I’m thinking I might have overdone it a bit with the hair and the blood, but my father always taught me that if I’m going to do something, never do it half-assed.
Part of me wishes I’d done more research on criminal forensics, but I didn’t really have the time. So I just watched a bunch of CSI episodes and purchased a black market Ego of The Dana Scully.
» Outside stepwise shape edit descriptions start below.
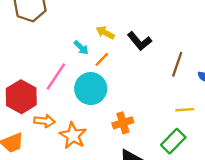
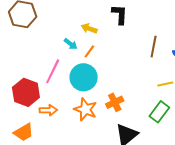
black L-shape: (140, 41) -> (120, 14), moved, turned -130
orange star: (73, 136) -> (85, 109), moved

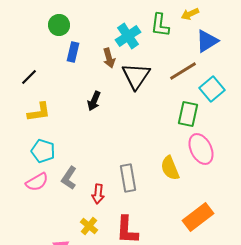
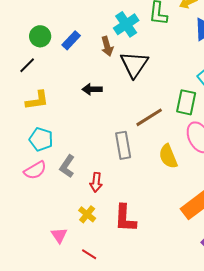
green circle: (59, 25) -> (40, 36), moved
blue rectangle: (73, 52) -> (71, 40), turned 30
brown line: (183, 71) -> (149, 117), moved
black arrow: (94, 101) -> (92, 89), turned 66
gray rectangle: (128, 178) -> (123, 145), moved

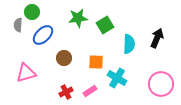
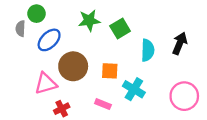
brown circle: (64, 58) -> (73, 66), size x1.6
pink triangle: (26, 73) -> (46, 83), moved
pink rectangle: (90, 91) -> (103, 104), turned 56
red cross: (66, 92) -> (62, 109), moved

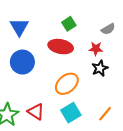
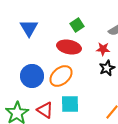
blue circle: (22, 62) -> (32, 76), moved
orange ellipse: (67, 84) -> (61, 76), moved
cyan square: (71, 113) -> (70, 104), moved, turned 30

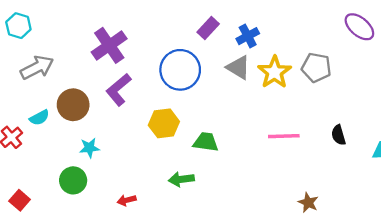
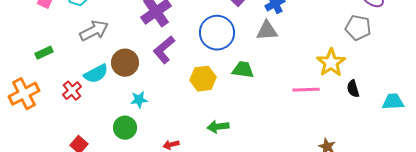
gray triangle: (238, 68) -> (267, 31), turned -35
gray pentagon: (316, 68) -> (358, 28), moved
yellow star: (274, 72) -> (331, 63), moved
cyan semicircle: (39, 118) -> (96, 74), size x1.4
green trapezoid: (206, 142) -> (243, 70), moved

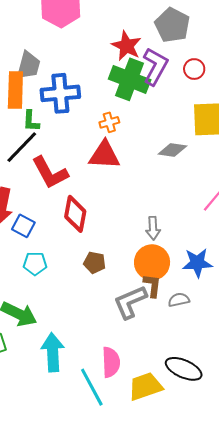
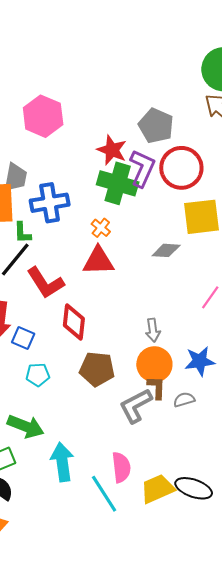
red circle: (194, 69) -> (181, 168), size x2.0
orange cross: (109, 122) -> (101, 228), turned -30
brown pentagon: (95, 263) -> (97, 369), size x1.6
black ellipse: (184, 369) -> (194, 488), moved

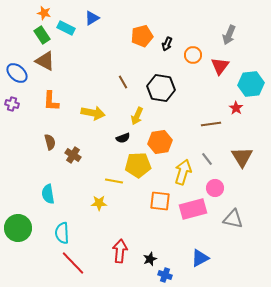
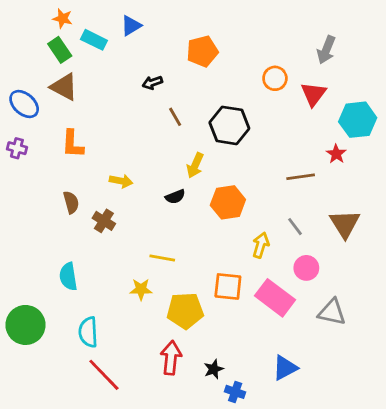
black arrow: (167, 44) -> (152, 83), moved, turned 48
yellow arrow: (93, 113) -> (121, 181), moved, size x0.7
yellow pentagon: (138, 165) -> (185, 311), moved
yellow arrow: (183, 172) -> (261, 245), size x0.7
pink rectangle: (193, 209) -> (275, 298), turned 52

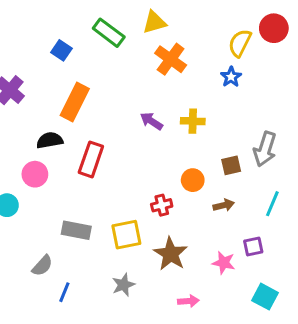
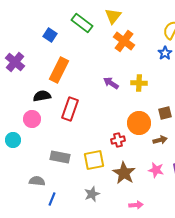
yellow triangle: (154, 22) -> (113, 16), turned -36
orange circle: (193, 180) -> (139, 123), size x1.5
pink star: (224, 263) -> (156, 170), moved
gray semicircle: (42, 266) -> (37, 181), turned -126

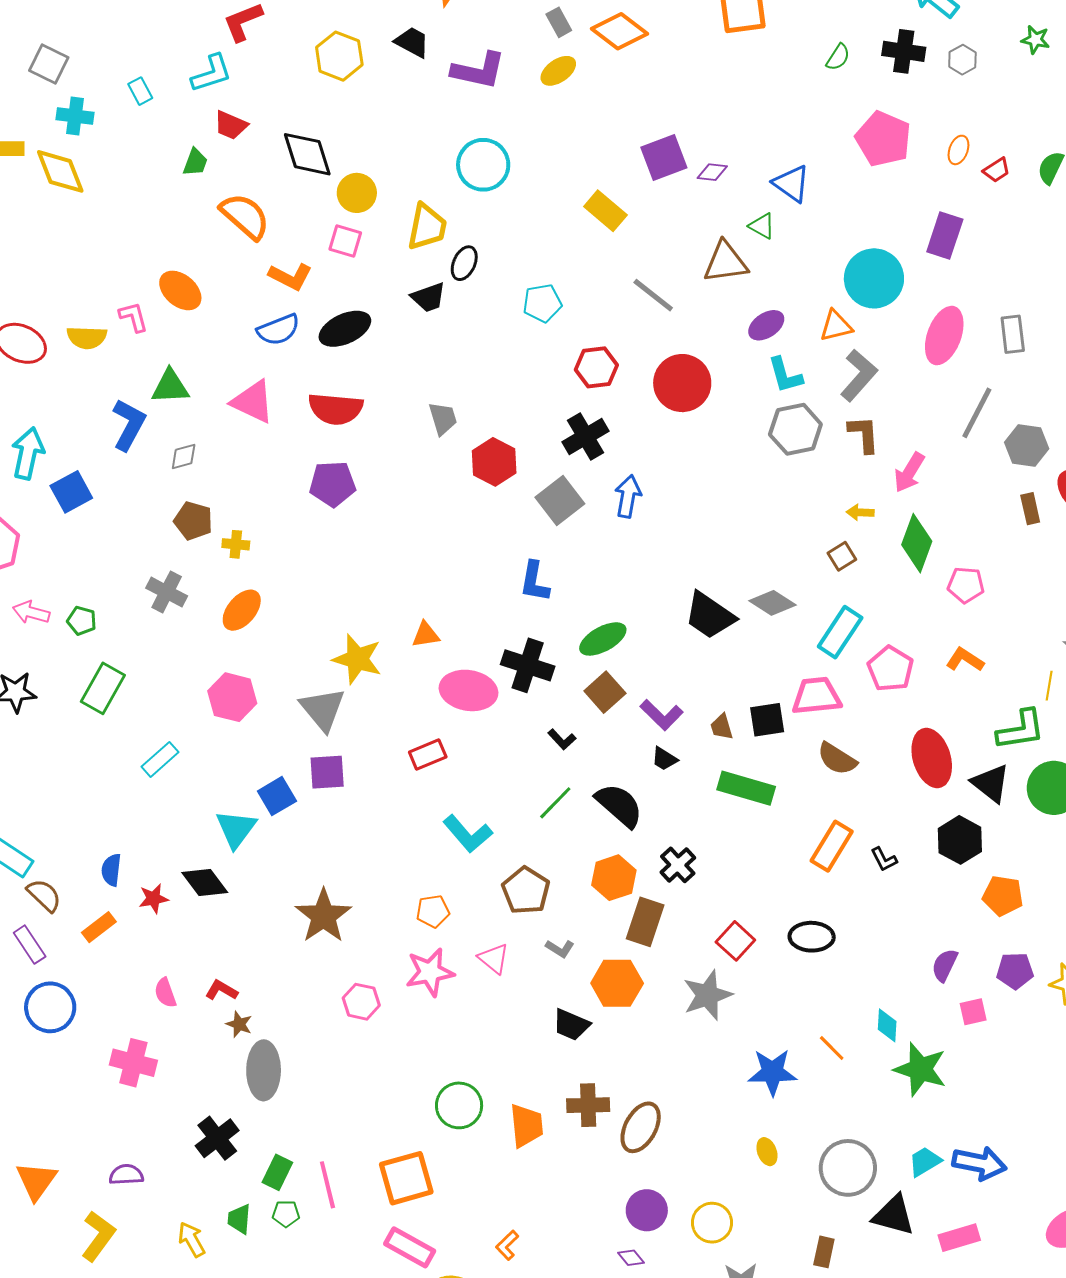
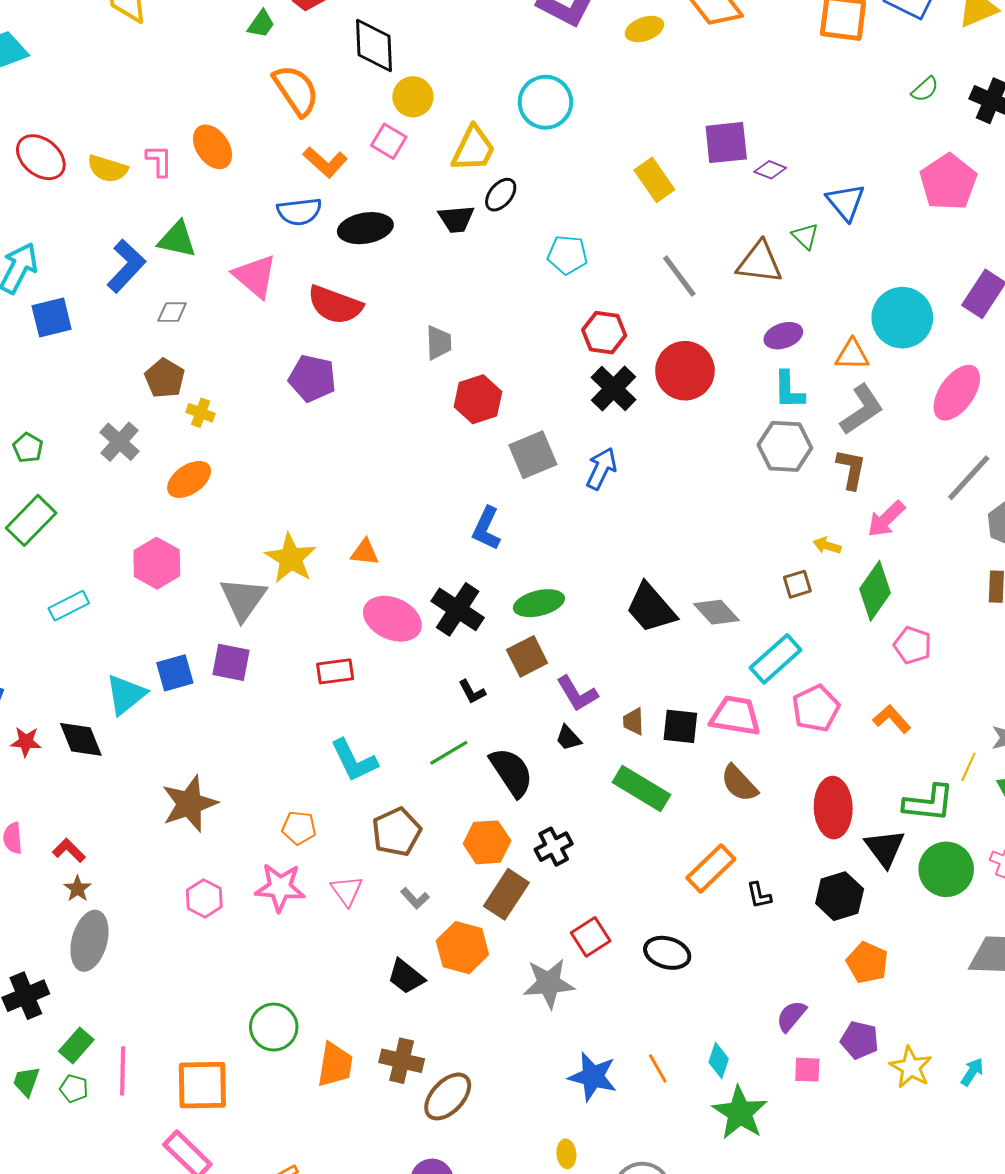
black cross: (586, 436) -> (614, 389), moved, turned -30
That was kind of erotic, in an X-Files kind of way.
I’m suddenly getting a Fox Mulder vibe, which is weird because I only injected his Ego once during testing and that was nearly a year ago. The last thing I need right now is paranoid neurosis and borderline psychological obsession about aliens dancing around in my head, but I can’t help wondering if any of this laboratory equipment is being used to test for the existence of extraterrestrials.
Before I have a chance to investigate, Mulder is gone and I’m back. Not just my consciousness hovering beneath all the other Egos, but me. No James Bond or Captain Kirk or Jim Morrison in sight.
Even though I have occasional moments of clarity, it feels like it’s been years since I’ve been myself, since I’ve glimpsed the person I used to be before I became all of these other people
, so I grab hold and I try to hang on to me, to keep me present in the hopes that I can stick around and push all of these other identities out. Then my grip falters and my hand slips and I’m gone and Ethan Hunt from Mission: Impossible is back, the Tom Cruise version, filling me with the confidence that I need to finish the job.
I don’t know if blowing up the lab and the factory and the records is going to change anything. All of the important backup files and formulas and documents are most likely stored on a secure off-site server somewhere. But with the CEO, chairman of the board, and the president of EGOS gone, and with all the recent negative publicity I’ve helped to create, I’m hoping this will be the end of Big Egos and allow people to stop spending so much time trying to be someone else and get back to playing the roles they’re supposed to play.
After all, it’s never too late to be the person you were meant to be.
I take one final look around to make sure I haven’t forgotten anything, then I slip my arms through the straps of my backpack and walk out of the lab, the door closing shut behind me. Once I reach the hallway, I go over my exit strategy.
According to the gorilla, the remote detonator has a limited range of one hundred feet and requires line of sight. Since I wired C4 in the main storage room as well as in the lab and the computer server room, I have to factor in multiple walls and doors and more than two hundred feet from here to the back of the parking lot. That’s why I set the timers on the wireless detonators for ten minutes, so I would have plenty of time to go from room to room activating the timers and get out of the factory and safely away from here before the C4 explodes.
By the time the detonators go off, I’ll be over the fence with the ladder and my backpack and any proof that I made it out of here alive. After getting rid of the ladder and any incriminating evidence, I should be across the border and into Mexico before Santa Claus has finished visiting all of the good little boys and girls.